Once he learned the mosques were subjected to surveillance, he developed a fear that his security clearance would be “jeopardized by being closely affiliated with mosques under surveillance by law enforcement.”
The settlement indicates Hassan was awarded $5,000 in damages.
Five thousand dollars was granted to the Muslim Students Association of the U.S. and Canada, Inc. The Muslim Foundation Inc. was awarded $5,000, All Body Shop Inside and Outside was awarded $10,000, the Unity Beef Sausage Company was awarded $15,000, and the Council of Imams in New Jersey was awarded $22,500.
The amounts may seem meager, but the settlement is an admission itself that the NYPD and city of New York were wrong to permit the police to deploy a “Demographics Unit” to conduct dragnet surveillance of Muslim communities.
In addition to damages awarded, NYPD officials are required under the settlement to attend a “public meeting with plaintiffs so they can express their concerns about the issues in the lawsuit directly to the NYPD commissioner or senior ranking official.”
There was never any guarantee the organizations and individuals targeted would win a settlement. Back in 2014, a federal judge dismissed the lawsuit.
“The plaintiffs in this case have not alleged facts from which it can be plausibly inferred that they were targeted solely because of their religion,” Judge William Martini argued. “The more likely explanation for the surveillance was a desire to locate budding terrorist conspiracies.”
“The most obvious reason for so concluding is that surveillance of the Muslim community began just after the attacks of September 11, 2001. The police could not have monitored New Jersey for Muslim terrorist activities without monitoring the Muslim community itself.”
“The motive for the program was not solely to discriminate against Muslims, but rather to find Muslim terrorists hiding among ordinary, law-abiding Muslims,” Martini concluded.
A federal appeals court reinstated the lawsuit in 2015 and determined it raised “constitutional concerns that must be addressed, and if true, redressed.”

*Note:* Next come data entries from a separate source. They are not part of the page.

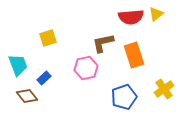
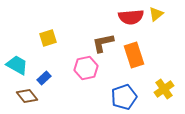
cyan trapezoid: moved 1 px left; rotated 40 degrees counterclockwise
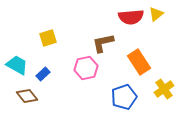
orange rectangle: moved 5 px right, 7 px down; rotated 15 degrees counterclockwise
blue rectangle: moved 1 px left, 4 px up
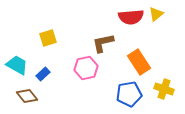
yellow cross: rotated 36 degrees counterclockwise
blue pentagon: moved 5 px right, 3 px up; rotated 10 degrees clockwise
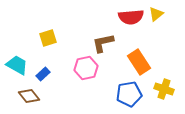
brown diamond: moved 2 px right
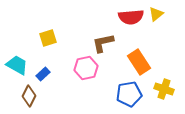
brown diamond: rotated 65 degrees clockwise
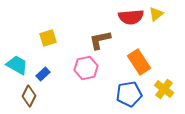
brown L-shape: moved 3 px left, 3 px up
yellow cross: rotated 18 degrees clockwise
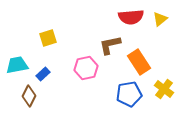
yellow triangle: moved 4 px right, 5 px down
brown L-shape: moved 10 px right, 5 px down
cyan trapezoid: rotated 40 degrees counterclockwise
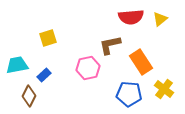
orange rectangle: moved 2 px right
pink hexagon: moved 2 px right
blue rectangle: moved 1 px right, 1 px down
blue pentagon: rotated 15 degrees clockwise
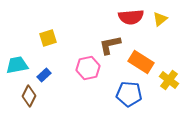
orange rectangle: rotated 25 degrees counterclockwise
yellow cross: moved 5 px right, 9 px up
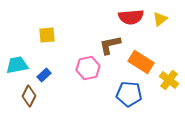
yellow square: moved 1 px left, 3 px up; rotated 12 degrees clockwise
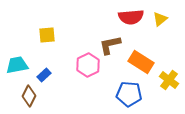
pink hexagon: moved 3 px up; rotated 15 degrees counterclockwise
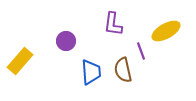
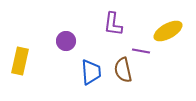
yellow ellipse: moved 2 px right
purple line: rotated 60 degrees counterclockwise
yellow rectangle: rotated 28 degrees counterclockwise
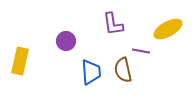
purple L-shape: rotated 15 degrees counterclockwise
yellow ellipse: moved 2 px up
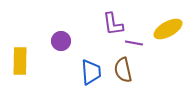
purple circle: moved 5 px left
purple line: moved 7 px left, 8 px up
yellow rectangle: rotated 12 degrees counterclockwise
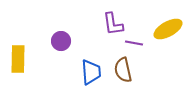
yellow rectangle: moved 2 px left, 2 px up
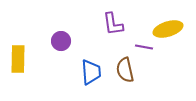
yellow ellipse: rotated 12 degrees clockwise
purple line: moved 10 px right, 4 px down
brown semicircle: moved 2 px right
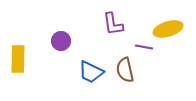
blue trapezoid: rotated 120 degrees clockwise
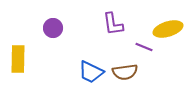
purple circle: moved 8 px left, 13 px up
purple line: rotated 12 degrees clockwise
brown semicircle: moved 2 px down; rotated 85 degrees counterclockwise
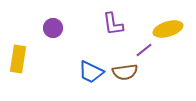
purple line: moved 3 px down; rotated 60 degrees counterclockwise
yellow rectangle: rotated 8 degrees clockwise
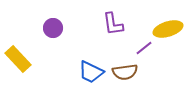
purple line: moved 2 px up
yellow rectangle: rotated 52 degrees counterclockwise
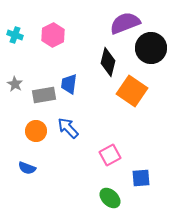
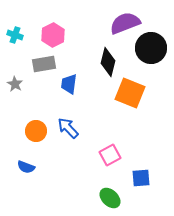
orange square: moved 2 px left, 2 px down; rotated 12 degrees counterclockwise
gray rectangle: moved 31 px up
blue semicircle: moved 1 px left, 1 px up
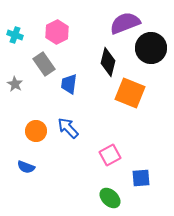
pink hexagon: moved 4 px right, 3 px up
gray rectangle: rotated 65 degrees clockwise
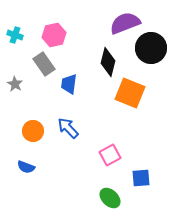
pink hexagon: moved 3 px left, 3 px down; rotated 15 degrees clockwise
orange circle: moved 3 px left
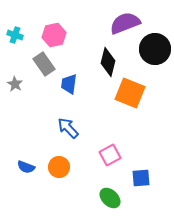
black circle: moved 4 px right, 1 px down
orange circle: moved 26 px right, 36 px down
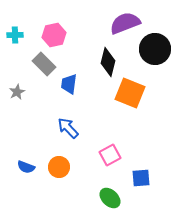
cyan cross: rotated 21 degrees counterclockwise
gray rectangle: rotated 10 degrees counterclockwise
gray star: moved 2 px right, 8 px down; rotated 14 degrees clockwise
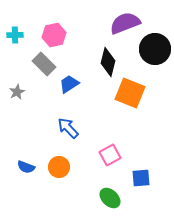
blue trapezoid: rotated 50 degrees clockwise
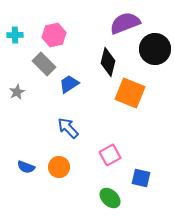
blue square: rotated 18 degrees clockwise
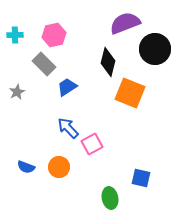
blue trapezoid: moved 2 px left, 3 px down
pink square: moved 18 px left, 11 px up
green ellipse: rotated 35 degrees clockwise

Citing the dissenting opinion from Justice Robert Jackson in the Korematsu decision, which granted the Executive Branch the authority to round up Japanese Americans and put them in internment camps, the court argued it was the court’s job to “apply only law” and to “abide by the Constitution, or [we] cease to be civil courts and become instruments of [police] policy.”
“What occurs here in one guise is not new,” the appeals court asserted. “We have been down similar roads before. Jewish Americans during the Red Scare, African Americans during the civil rights movement, and Japanese Americans during World War II are examples that readily spring to mind. We are left to wonder why we cannot see with foresight what we see so clearly with hindsight—that ‘[l]oyalty is a matter of the heart and mind[,] not race, creed, or color.'”
Not long after the appeals court decision, the city of New York entered into settlement negotiations.
In 2016, an earlier version of the settlement was rejected by a federal judge because the “proposed role and powers of the civilian representative” did not “furnish sufficient protection from potential violations of the constitutional rights of those law-abiding Muslims and believers in Islam who live, move and have their being in this city.”
Farhana Khera, executive director of Muslim Advocates, concluded, “The message to police departments from coast to coast is loud and clear: you cannot treat someone as a suspect based on their faith.”
“The plaintiffs are incredibly courageous Americans, who were willing to step forward and stand up for their rights and in turn the rights of all Americans. They follow in the path of Linda Brown, Rosa Parks, and other brave Americans who have fought systemic discrimination—and won.”